Frequently Asked Questions

What is the QuantumCTek ez Q F1500 dilution refrigerator?

It's China's first domestically produced high-power dilution refrigerator for superconducting quantum computing, developed by QuantumCTek in collaboration with the Innovation Academy for Quantum Information at the Chinese Academy of Sciences. It provides the ultra-low-temperature environment and electromagnetic shielding that quantum chips need to function - and it does so using a single core rather than the multi-core parallel setups that have been the industry workaround until now.

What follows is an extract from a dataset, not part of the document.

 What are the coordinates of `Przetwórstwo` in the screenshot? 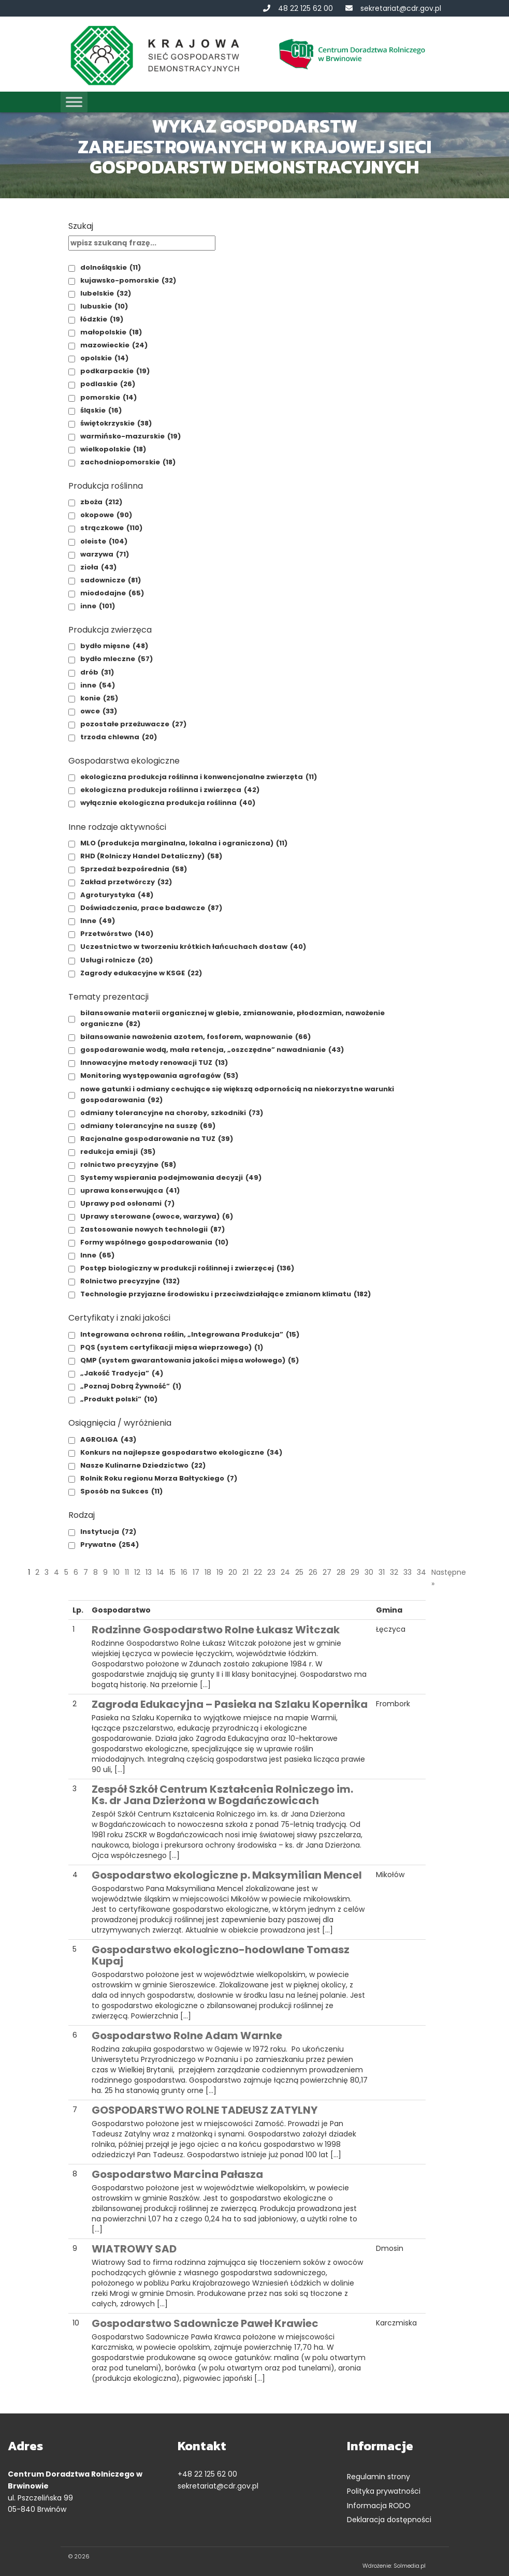 It's located at (116, 933).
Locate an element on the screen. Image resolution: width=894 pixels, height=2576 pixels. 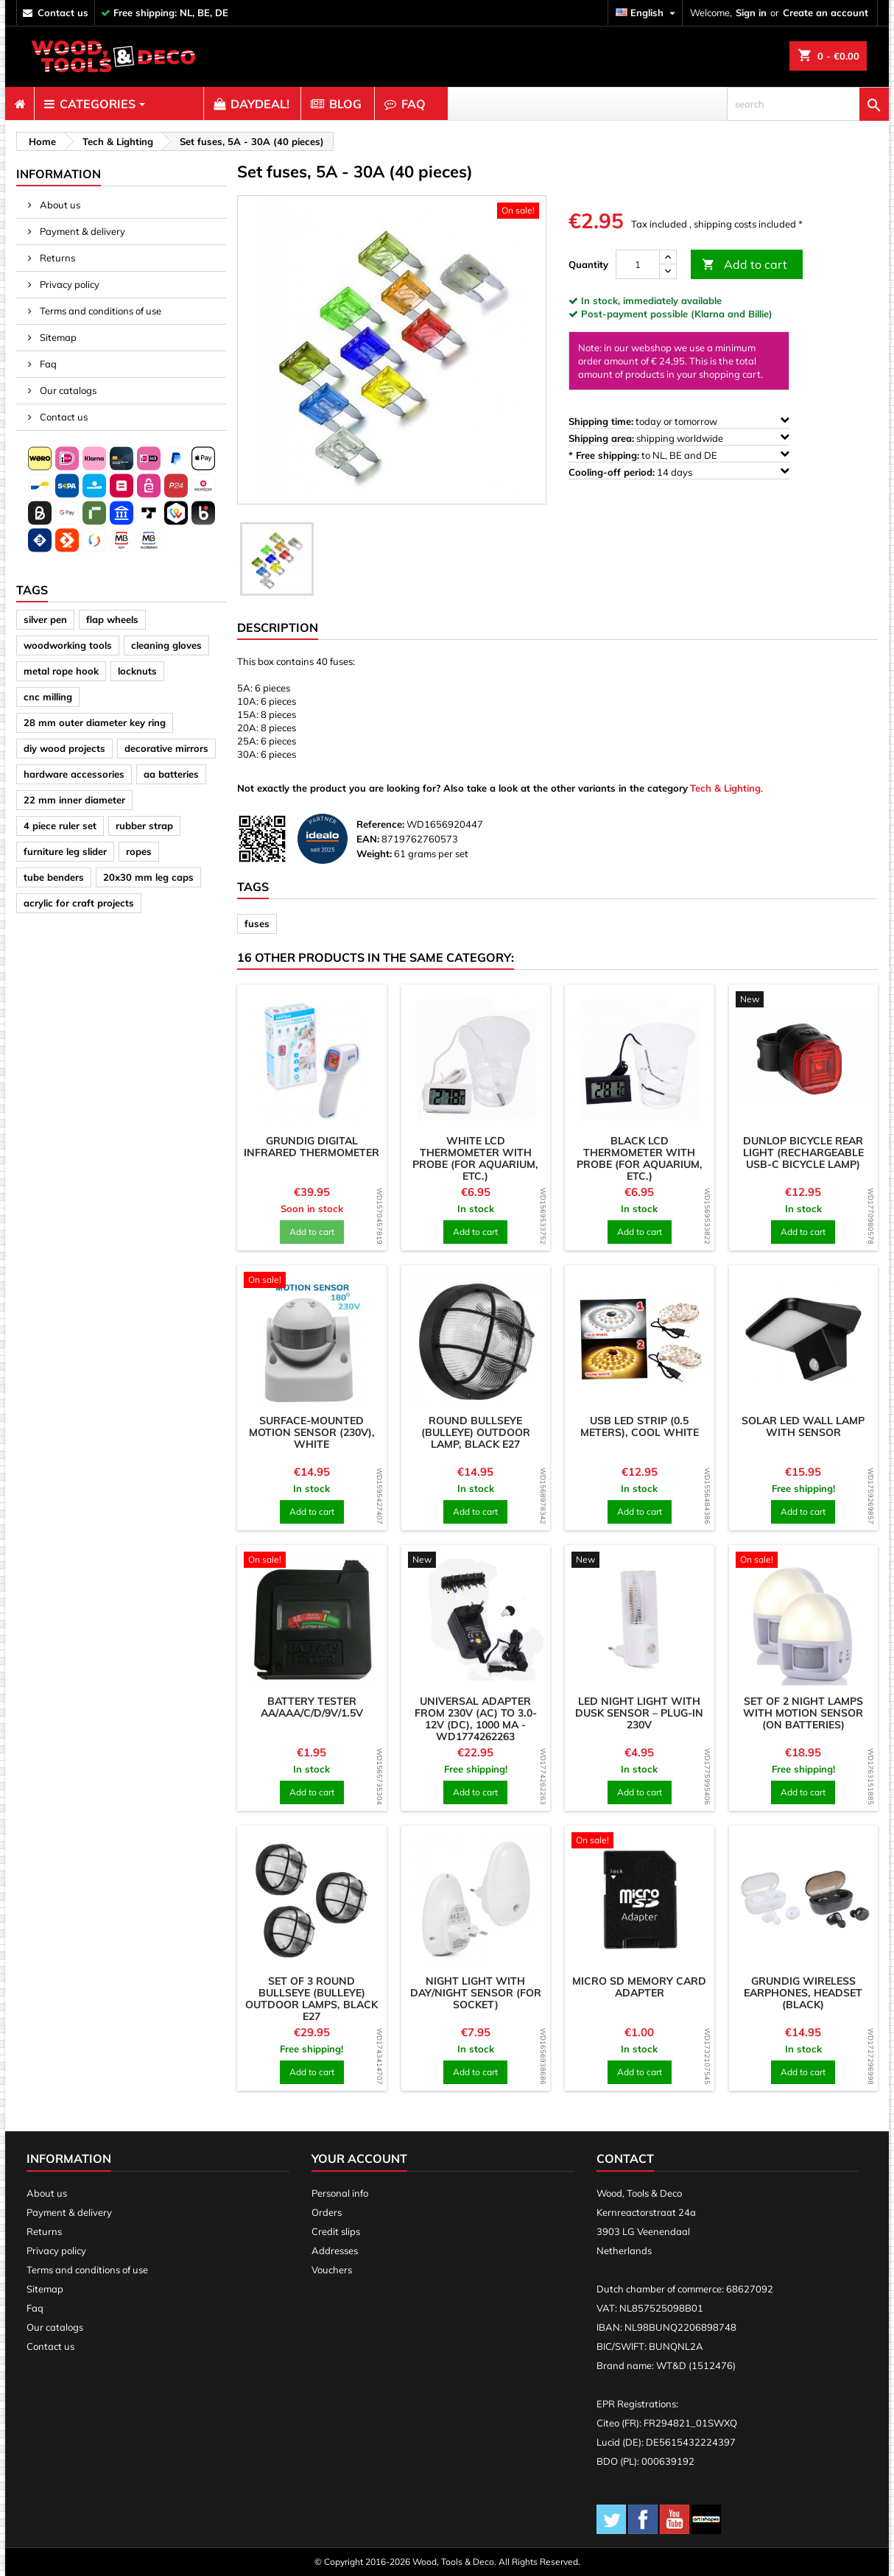 Sitemap is located at coordinates (57, 337).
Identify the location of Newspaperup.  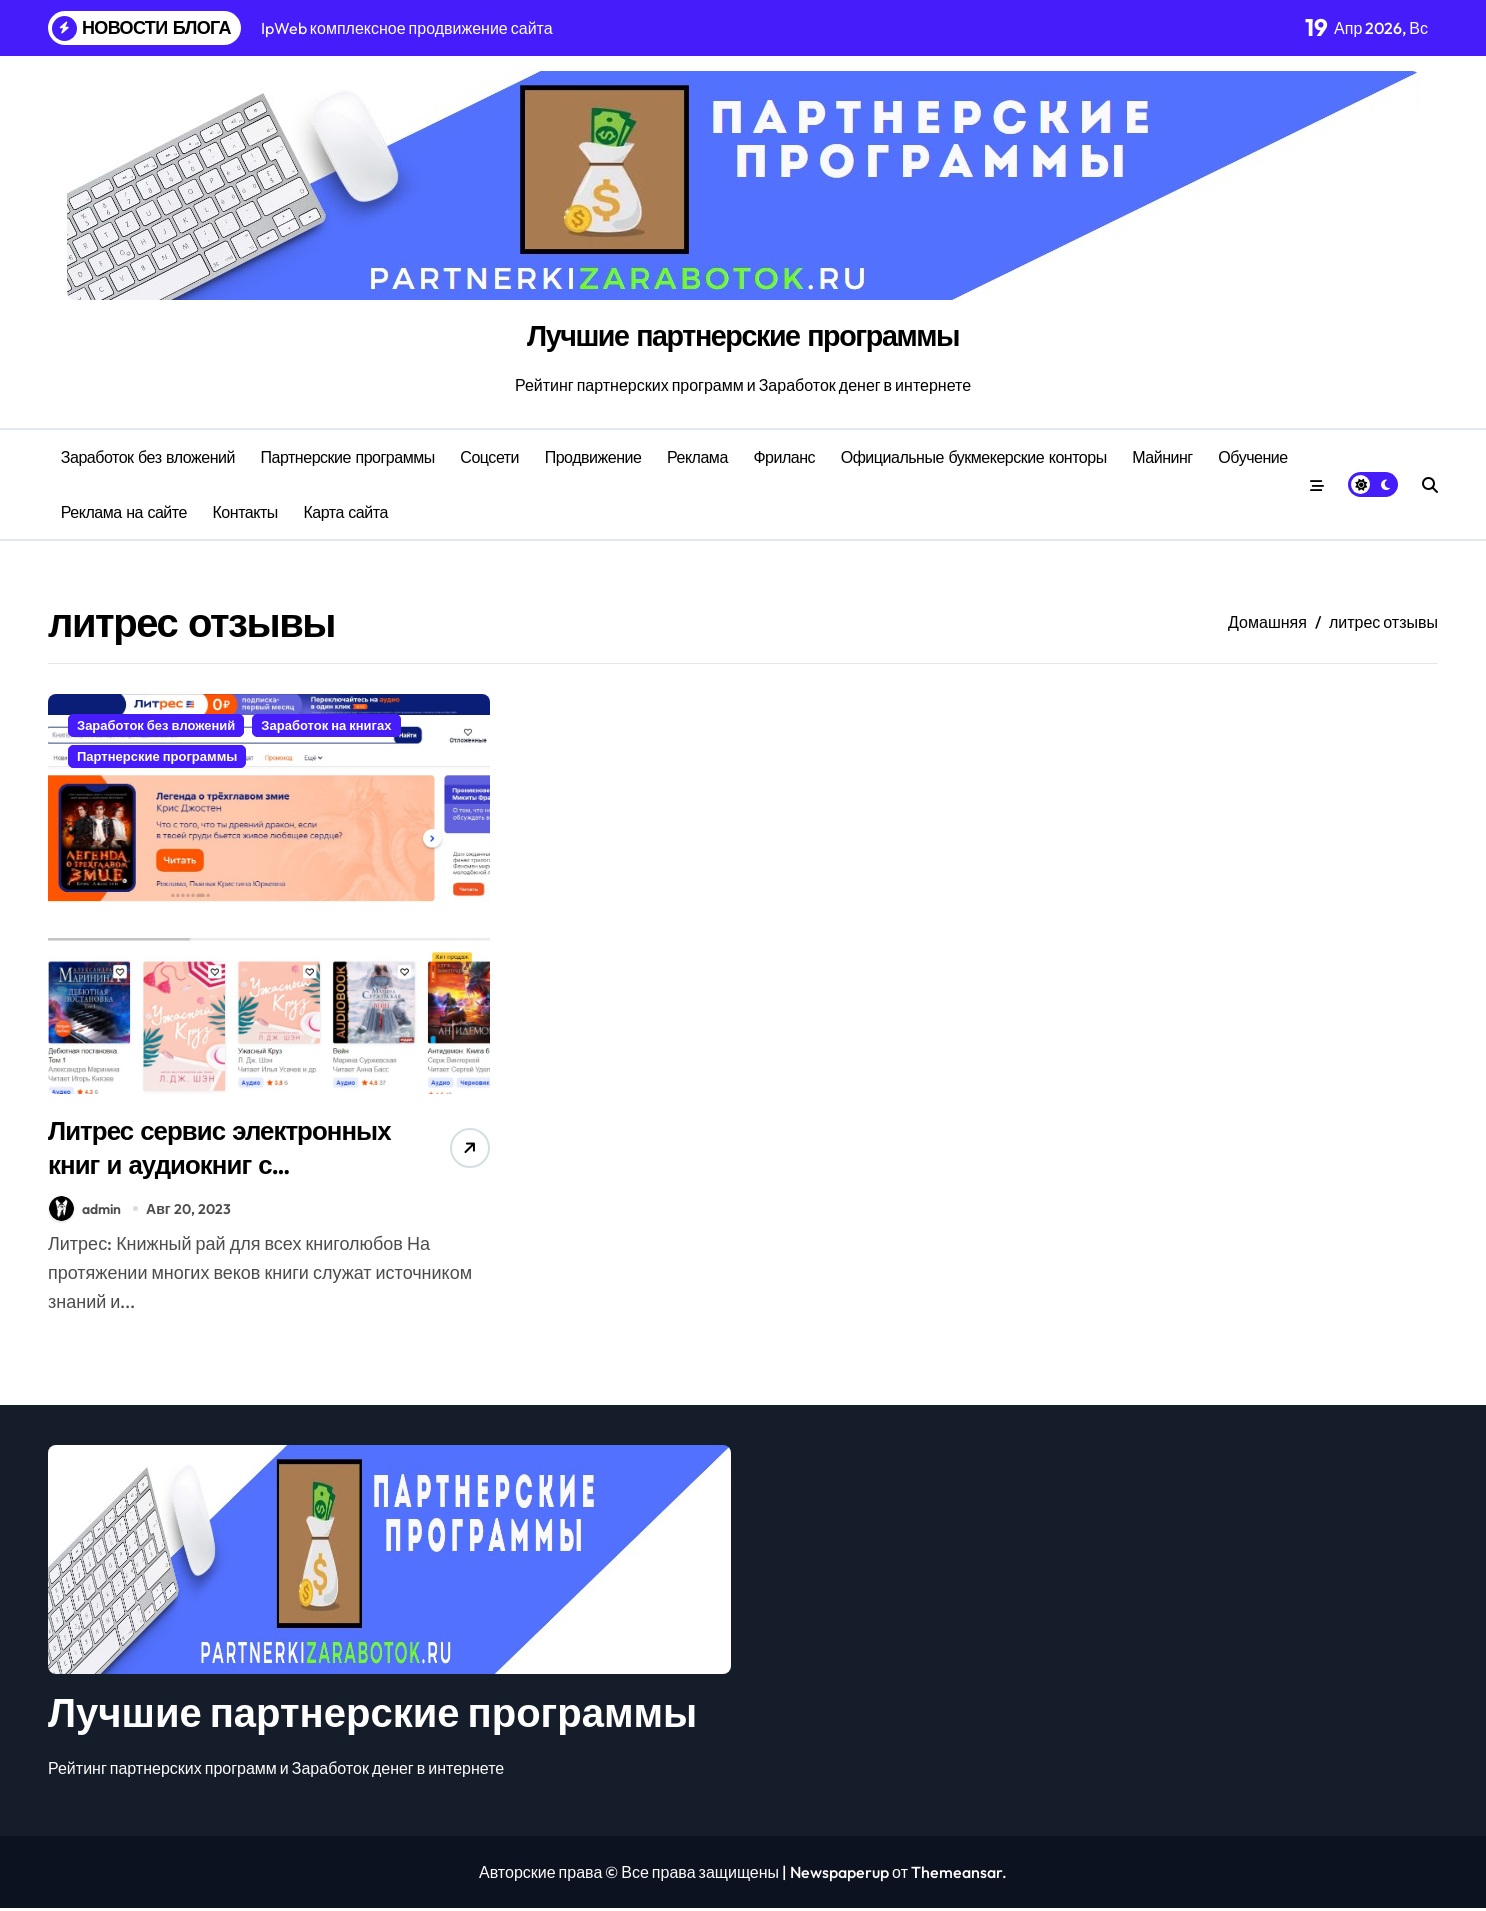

What cooling performance does the ez Q F1500 achieve?

1700 microwatts at 100 millikelvin, 48 microwatts at 20 millikelvin, and a cryogenic floor of approximately 5.42 millikelvin - all from a single core.

Why do superconducting quantum computers need a dilution refrigerator at all?

Quantum chips need to operate at temperatures just fractions of a degree above absolute zero to maintain the quantum states required for computation. Any warmer and those states collapse. The refrigerator also suppresses electromagnetic interference and vibration, both of which can disrupt quantum operations - so it's doing two critical jobs simultaneously.

Is 1700 microwatts at 100 millikelvin actually a significant number?

Yes. Most commercial single-core dilution refrigerators max out around 400 to 800 microwatts. Hitting 1700 microwatts with a single core puts the ez Q F1500 well above current market benchmarks and removes the need for multi-core parallel connections that add system complexity and reduce long-term reliability.

When do deliveries start?

Second half of 2026.

Who developed the underlying technology?

The core single-unit dilution cooling technology was developed by the Innovation Academy for Quantum Information and Quantum Technology at the Chinese Academy of Sciences, which completed its prototype work in 2025. QuantumCTek then built the commercial ez Q F1500 product on top of that research base.